Uma revisão clínica (e não só do laudo) é importante porque, de modo geral, a indicação de aumento vertebral é discutida quando há dor importante persistente apesar de tratamento conservador. Um resumo bem didático sobre quando considerar vertebroplastia/cifoplastia aparece também no material da AANS (American Association of Neurological Surgeons).

Quando é essencial reavaliar com urgência

Procure avaliação médica imediata (pronto atendimento) se houver dor intensa com:

  • perda de força progressiva nas pernas;
  • alteração importante de sensibilidade (como “anestesia” em região íntima);
  • perda de controle de urina ou fezes;
  • piora rápida do estado geral após queda/trauma.

Esses sinais não significam automaticamente que você precise de cifoplastia, mas podem indicar situações que exigem investigação e conduta rápida.

Onde a segunda opinião médica costuma ajudar

A decisão por cifoplastia tem um componente técnico (tipo de fratura, tempo de evolução, exames) e um componente humano (dor, funcionalidade, comorbidades, objetivos).
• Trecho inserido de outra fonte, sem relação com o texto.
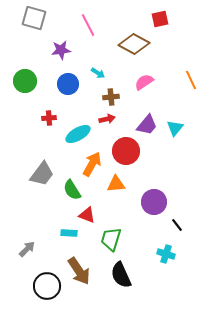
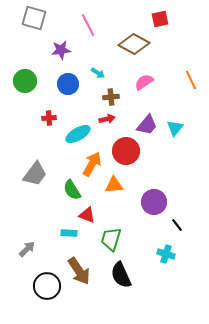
gray trapezoid: moved 7 px left
orange triangle: moved 2 px left, 1 px down
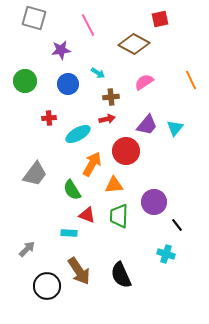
green trapezoid: moved 8 px right, 23 px up; rotated 15 degrees counterclockwise
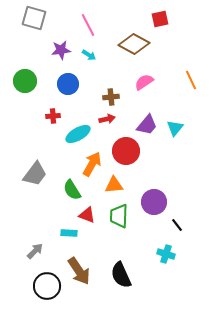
cyan arrow: moved 9 px left, 18 px up
red cross: moved 4 px right, 2 px up
gray arrow: moved 8 px right, 2 px down
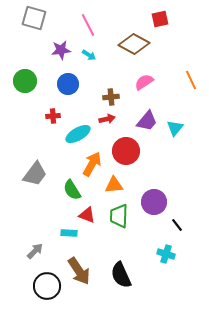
purple trapezoid: moved 4 px up
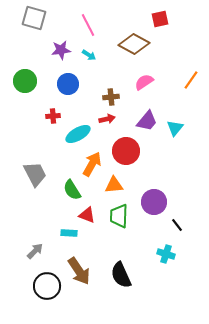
orange line: rotated 60 degrees clockwise
gray trapezoid: rotated 64 degrees counterclockwise
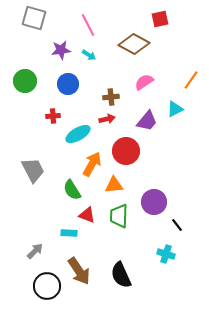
cyan triangle: moved 19 px up; rotated 24 degrees clockwise
gray trapezoid: moved 2 px left, 4 px up
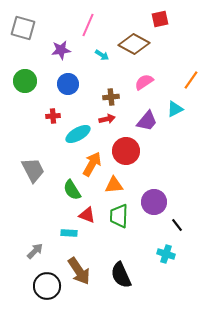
gray square: moved 11 px left, 10 px down
pink line: rotated 50 degrees clockwise
cyan arrow: moved 13 px right
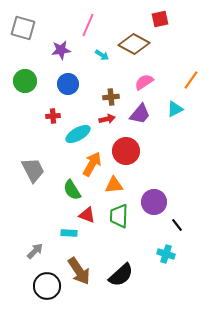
purple trapezoid: moved 7 px left, 7 px up
black semicircle: rotated 108 degrees counterclockwise
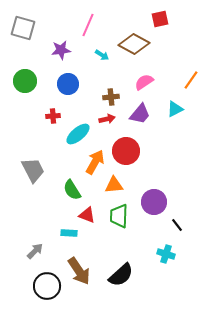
cyan ellipse: rotated 10 degrees counterclockwise
orange arrow: moved 3 px right, 2 px up
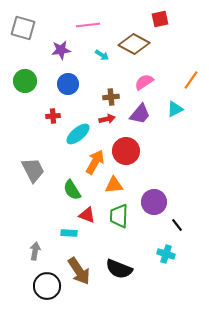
pink line: rotated 60 degrees clockwise
gray arrow: rotated 36 degrees counterclockwise
black semicircle: moved 2 px left, 6 px up; rotated 64 degrees clockwise
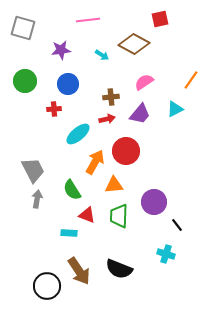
pink line: moved 5 px up
red cross: moved 1 px right, 7 px up
gray arrow: moved 2 px right, 52 px up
Nessa hora, uma segunda opinião médica é útil para responder perguntas que frequentemente ficam abertas após a primeira consulta:

  1. Confirmar o diagnóstico e o “timing”: a fratura é realmente a causa principal da dor agora? É recente ou antiga? Há sinais de atividade na imagem?

  2. Revisar exames e alternativas: radiografia, tomografia e ressonância podem complementar informações. Uma revisão pode mostrar quando faz mais sentido insistir no conservador (com plano e acompanhamento) ou quando o procedimento pode ser considerado.
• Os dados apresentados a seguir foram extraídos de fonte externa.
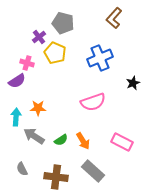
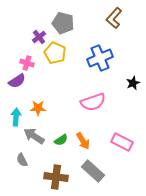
gray semicircle: moved 9 px up
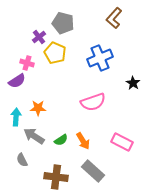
black star: rotated 16 degrees counterclockwise
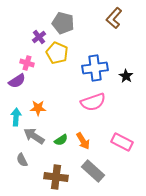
yellow pentagon: moved 2 px right
blue cross: moved 5 px left, 10 px down; rotated 15 degrees clockwise
black star: moved 7 px left, 7 px up
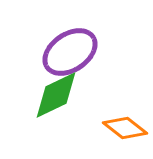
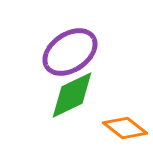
green diamond: moved 16 px right
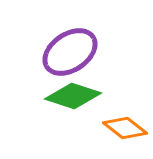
green diamond: moved 1 px right, 1 px down; rotated 44 degrees clockwise
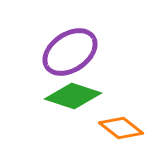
orange diamond: moved 4 px left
  3. Comparar riscos e benefícios no seu contexto: mesmo sendo minimamente invasiva, a cifoplastia não é “isenta de risco”. Fontes como a Cochrane discutem evidências e eventos adversos relevantes em procedimentos de aumento vertebral, reforçando a importância de seleção adequada do paciente.
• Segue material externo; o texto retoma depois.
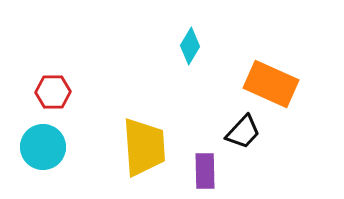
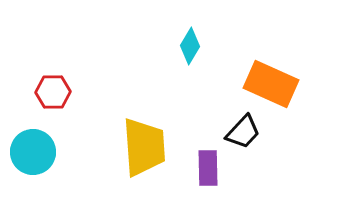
cyan circle: moved 10 px left, 5 px down
purple rectangle: moved 3 px right, 3 px up
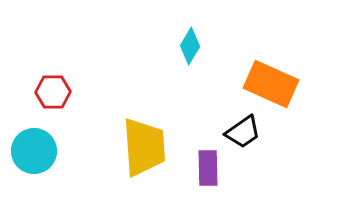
black trapezoid: rotated 12 degrees clockwise
cyan circle: moved 1 px right, 1 px up
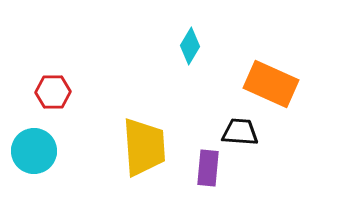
black trapezoid: moved 3 px left; rotated 141 degrees counterclockwise
purple rectangle: rotated 6 degrees clockwise
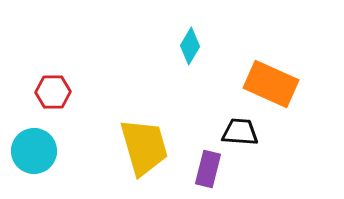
yellow trapezoid: rotated 12 degrees counterclockwise
purple rectangle: moved 1 px down; rotated 9 degrees clockwise
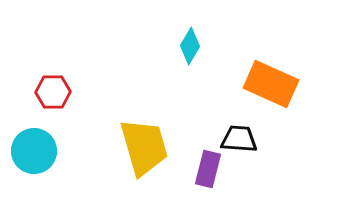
black trapezoid: moved 1 px left, 7 px down
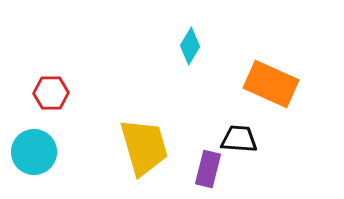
red hexagon: moved 2 px left, 1 px down
cyan circle: moved 1 px down
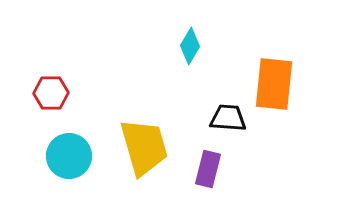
orange rectangle: moved 3 px right; rotated 72 degrees clockwise
black trapezoid: moved 11 px left, 21 px up
cyan circle: moved 35 px right, 4 px down
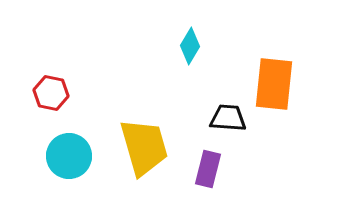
red hexagon: rotated 12 degrees clockwise
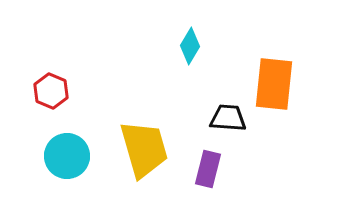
red hexagon: moved 2 px up; rotated 12 degrees clockwise
yellow trapezoid: moved 2 px down
cyan circle: moved 2 px left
  4. Checar coerência entre conduta e diretrizes/consensos: no Brasil, o consenso da SBOT ajuda a entender em quais cenários o procedimento é considerado opção e onde há maior incerteza.

Além do procedimento em si, vale lembrar que fratura por fragilidade pode ser um “alerta” para investigar e tratar osteoporose e reduzir risco de novas fraturas. O PCDT de Osteoporose do Ministério da Saúde é uma referência importante para essa parte do cuidado, que muitas vezes precisa caminhar junto com o controle da dor.

Para resumir a decisão com segurança

A indicação de cifoplastia para fratura vertebral pode fazer sentido quando há dor intensa e incapacitante, especialmente em fratura recente e com resposta insuficiente ao tratamento conservador — mas a decisão varia conforme o caso e depende de avaliação individual cuidadosa.

Quando existe dúvida entre “procedimento agora” versus “continuar conservador com plano e prazo”, uma segunda opinião ajuda a revisar exames, alinhar o diagnóstico aos sintomas e comparar alternativas com mais clareza antes de tomar uma decisão.